══ DATASET RECORDS ══

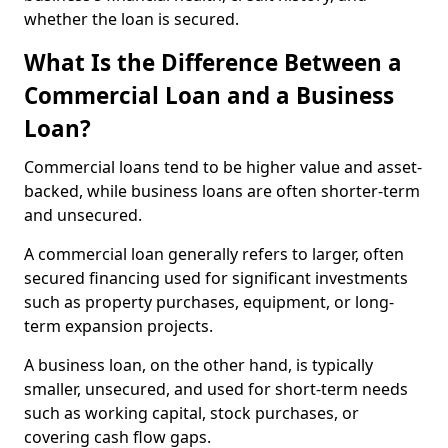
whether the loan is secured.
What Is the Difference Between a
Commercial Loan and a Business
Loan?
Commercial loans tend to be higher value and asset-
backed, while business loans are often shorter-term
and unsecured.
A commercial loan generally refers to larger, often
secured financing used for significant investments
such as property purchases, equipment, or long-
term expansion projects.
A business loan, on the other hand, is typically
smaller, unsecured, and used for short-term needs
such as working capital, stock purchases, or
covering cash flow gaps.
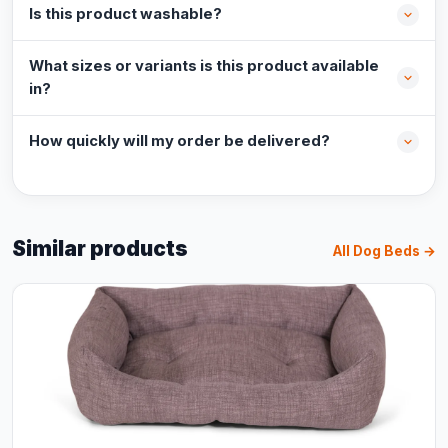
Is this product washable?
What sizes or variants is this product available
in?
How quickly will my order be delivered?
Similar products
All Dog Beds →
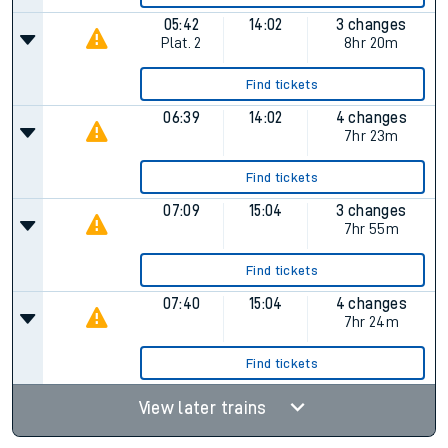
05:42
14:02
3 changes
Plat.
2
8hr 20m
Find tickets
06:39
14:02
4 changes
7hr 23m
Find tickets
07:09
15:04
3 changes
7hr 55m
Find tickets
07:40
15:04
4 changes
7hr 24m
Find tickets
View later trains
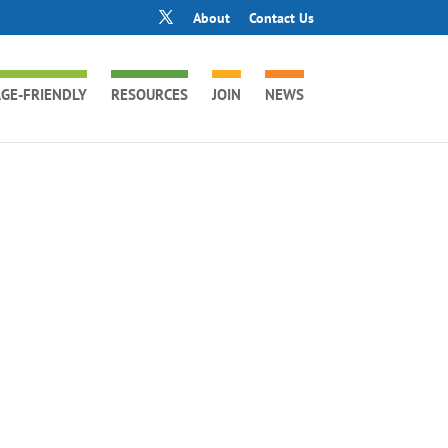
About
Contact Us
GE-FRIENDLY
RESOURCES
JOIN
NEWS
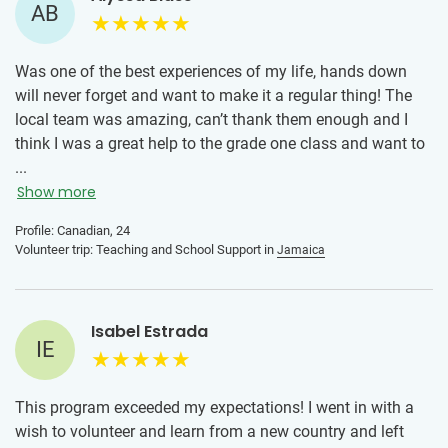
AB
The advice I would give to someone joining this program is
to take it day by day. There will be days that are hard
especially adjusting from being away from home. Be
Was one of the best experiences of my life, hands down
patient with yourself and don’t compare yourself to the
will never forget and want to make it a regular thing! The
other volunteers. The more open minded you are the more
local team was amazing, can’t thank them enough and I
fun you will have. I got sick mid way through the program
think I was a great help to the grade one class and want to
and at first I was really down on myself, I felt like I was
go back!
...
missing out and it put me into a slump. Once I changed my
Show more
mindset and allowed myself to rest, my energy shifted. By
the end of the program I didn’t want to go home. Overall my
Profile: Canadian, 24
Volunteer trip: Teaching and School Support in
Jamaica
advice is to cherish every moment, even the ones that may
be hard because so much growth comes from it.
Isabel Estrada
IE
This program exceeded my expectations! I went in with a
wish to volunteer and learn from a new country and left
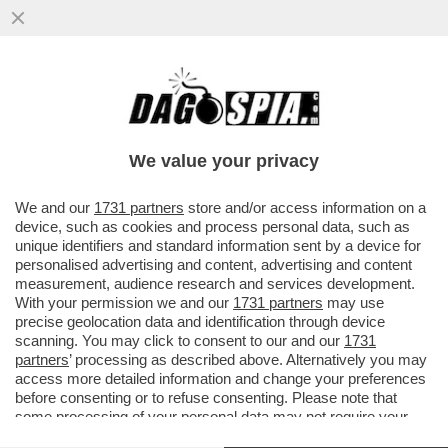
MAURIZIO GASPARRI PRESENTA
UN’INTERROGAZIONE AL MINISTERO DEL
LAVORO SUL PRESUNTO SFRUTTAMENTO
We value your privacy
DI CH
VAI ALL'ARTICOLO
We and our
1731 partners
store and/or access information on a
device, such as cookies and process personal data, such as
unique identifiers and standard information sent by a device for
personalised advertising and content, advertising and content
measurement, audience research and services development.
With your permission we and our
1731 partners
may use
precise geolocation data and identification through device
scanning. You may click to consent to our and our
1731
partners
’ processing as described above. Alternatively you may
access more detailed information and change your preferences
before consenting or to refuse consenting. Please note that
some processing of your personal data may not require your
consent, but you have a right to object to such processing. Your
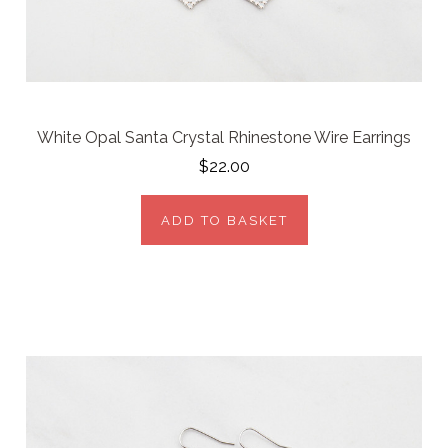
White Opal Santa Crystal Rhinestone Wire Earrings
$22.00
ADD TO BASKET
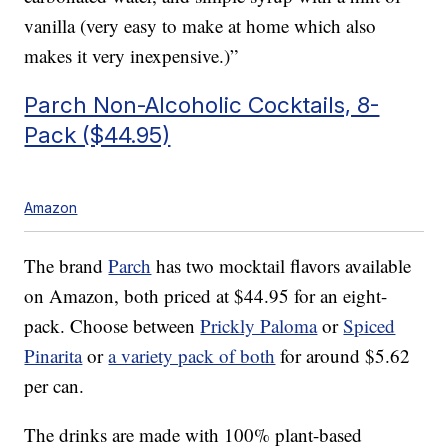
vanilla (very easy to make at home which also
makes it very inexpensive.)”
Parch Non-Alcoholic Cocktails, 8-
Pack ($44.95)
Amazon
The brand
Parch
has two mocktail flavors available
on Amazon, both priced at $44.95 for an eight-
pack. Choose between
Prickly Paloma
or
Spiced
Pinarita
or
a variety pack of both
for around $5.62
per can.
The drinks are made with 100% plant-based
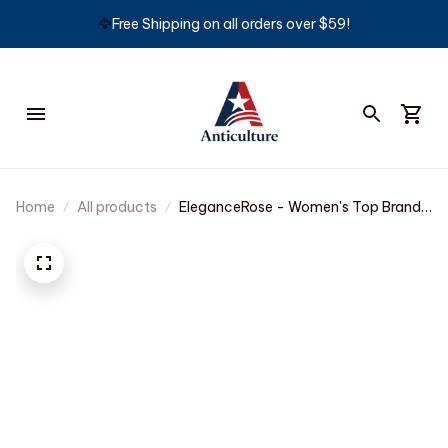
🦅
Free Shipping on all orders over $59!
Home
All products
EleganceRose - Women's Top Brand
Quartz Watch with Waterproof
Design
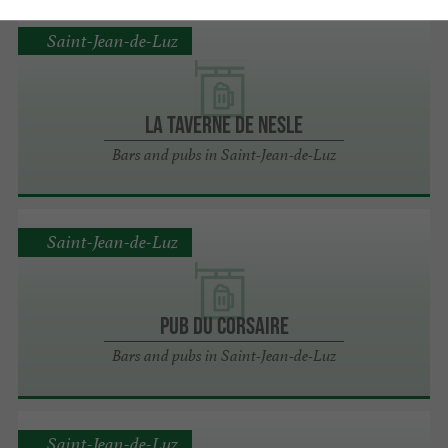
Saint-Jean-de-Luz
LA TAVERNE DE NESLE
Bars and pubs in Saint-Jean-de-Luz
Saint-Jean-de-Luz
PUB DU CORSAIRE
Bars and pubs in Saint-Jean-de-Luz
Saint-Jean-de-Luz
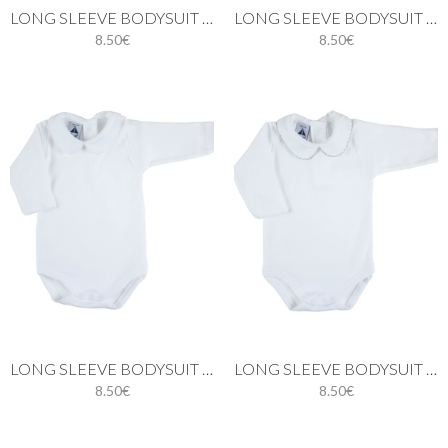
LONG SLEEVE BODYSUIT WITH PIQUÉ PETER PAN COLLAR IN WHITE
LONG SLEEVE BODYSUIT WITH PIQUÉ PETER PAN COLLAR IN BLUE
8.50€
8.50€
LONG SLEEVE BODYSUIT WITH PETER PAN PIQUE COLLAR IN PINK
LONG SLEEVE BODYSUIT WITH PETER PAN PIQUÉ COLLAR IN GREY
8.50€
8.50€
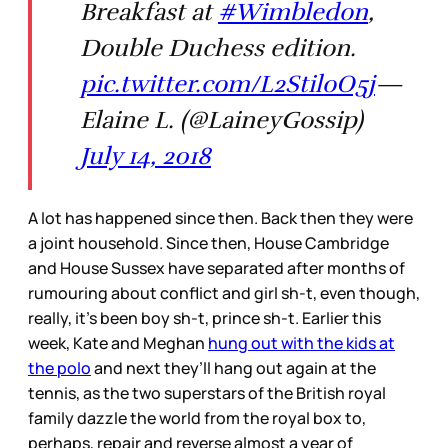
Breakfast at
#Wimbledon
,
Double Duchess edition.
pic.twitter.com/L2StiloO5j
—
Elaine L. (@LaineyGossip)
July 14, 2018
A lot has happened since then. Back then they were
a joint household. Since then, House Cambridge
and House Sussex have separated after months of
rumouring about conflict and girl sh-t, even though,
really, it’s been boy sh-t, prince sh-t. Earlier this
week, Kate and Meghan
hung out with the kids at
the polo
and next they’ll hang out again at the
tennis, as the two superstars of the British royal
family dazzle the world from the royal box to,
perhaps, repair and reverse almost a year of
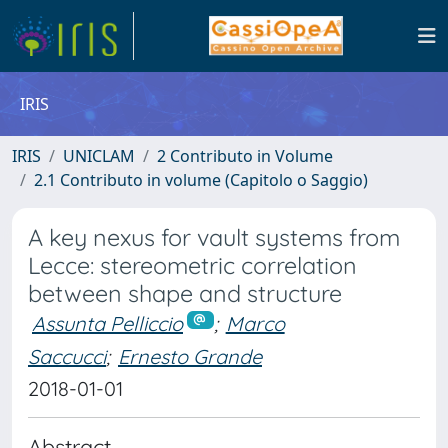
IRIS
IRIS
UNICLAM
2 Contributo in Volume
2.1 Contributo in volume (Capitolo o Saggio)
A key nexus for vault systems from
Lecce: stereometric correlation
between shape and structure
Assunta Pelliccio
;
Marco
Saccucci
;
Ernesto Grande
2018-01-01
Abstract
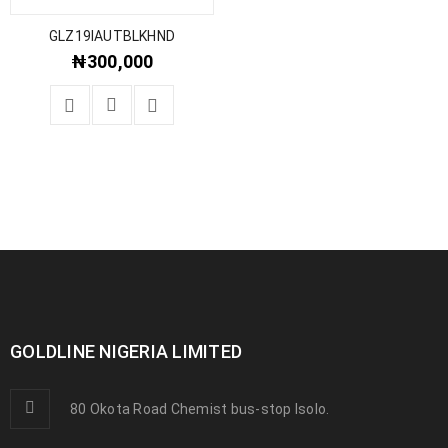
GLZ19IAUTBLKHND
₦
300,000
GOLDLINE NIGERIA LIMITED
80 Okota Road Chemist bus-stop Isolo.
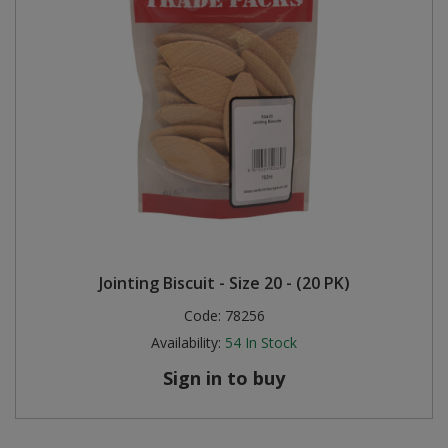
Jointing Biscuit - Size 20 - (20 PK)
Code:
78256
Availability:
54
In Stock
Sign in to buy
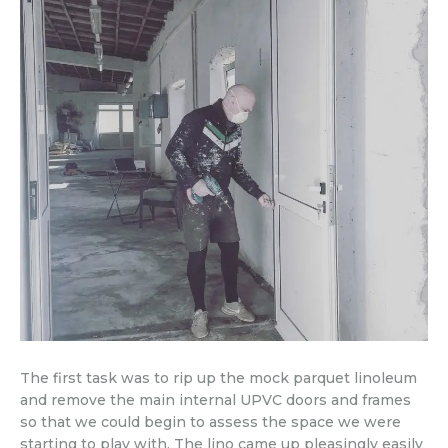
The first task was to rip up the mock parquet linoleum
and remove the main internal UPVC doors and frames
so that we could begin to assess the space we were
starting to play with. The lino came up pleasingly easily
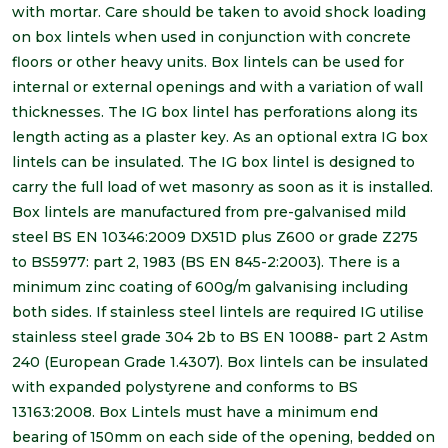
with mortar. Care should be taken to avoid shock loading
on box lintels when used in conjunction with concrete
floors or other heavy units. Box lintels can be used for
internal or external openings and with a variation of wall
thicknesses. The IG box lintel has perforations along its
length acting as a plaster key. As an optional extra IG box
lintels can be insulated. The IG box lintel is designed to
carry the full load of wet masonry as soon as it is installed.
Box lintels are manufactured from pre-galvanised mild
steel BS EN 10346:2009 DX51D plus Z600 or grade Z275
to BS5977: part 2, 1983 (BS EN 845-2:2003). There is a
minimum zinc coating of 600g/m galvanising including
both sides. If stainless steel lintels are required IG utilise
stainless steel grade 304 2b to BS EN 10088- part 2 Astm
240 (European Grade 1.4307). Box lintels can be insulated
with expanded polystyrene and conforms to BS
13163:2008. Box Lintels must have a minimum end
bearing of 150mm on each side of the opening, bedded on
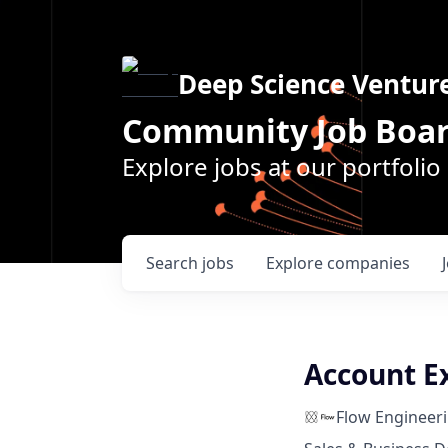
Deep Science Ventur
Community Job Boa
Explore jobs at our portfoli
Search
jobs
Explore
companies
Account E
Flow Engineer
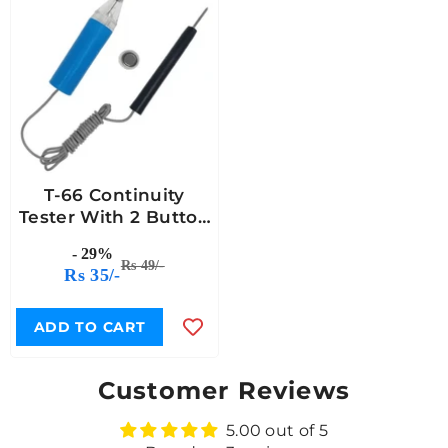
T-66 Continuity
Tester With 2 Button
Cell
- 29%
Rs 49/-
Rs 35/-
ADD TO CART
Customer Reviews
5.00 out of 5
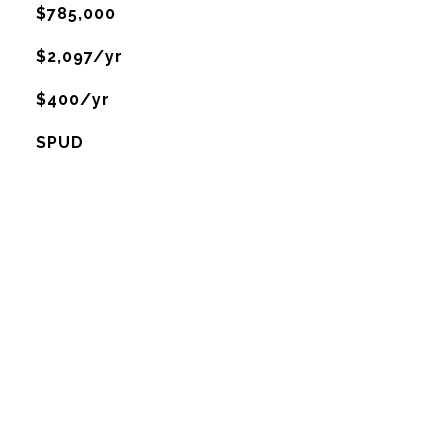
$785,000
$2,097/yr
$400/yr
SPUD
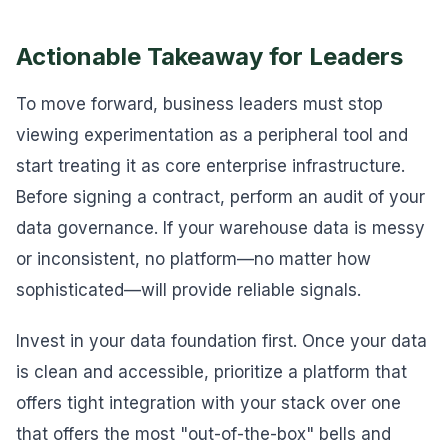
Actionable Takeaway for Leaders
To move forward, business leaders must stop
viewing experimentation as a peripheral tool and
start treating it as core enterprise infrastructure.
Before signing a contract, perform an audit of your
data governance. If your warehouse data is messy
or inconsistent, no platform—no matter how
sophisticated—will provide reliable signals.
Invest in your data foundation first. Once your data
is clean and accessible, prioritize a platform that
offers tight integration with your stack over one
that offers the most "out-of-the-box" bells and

═══

EXERCISE INSTRUCTIONS: Give back, exactly as written, the lines from the top of the material above to the line containing "secured financing used", both included; skip every picture.

EXERCISE OUTPUT:
whether the loan is secured.
What Is the Difference Between a
Commercial Loan and a Business
Loan?
Commercial loans tend to be higher value and asset-
backed, while business loans are often shorter-term
and unsecured.
A commercial loan generally refers to larger, often
secured financing used for significant investments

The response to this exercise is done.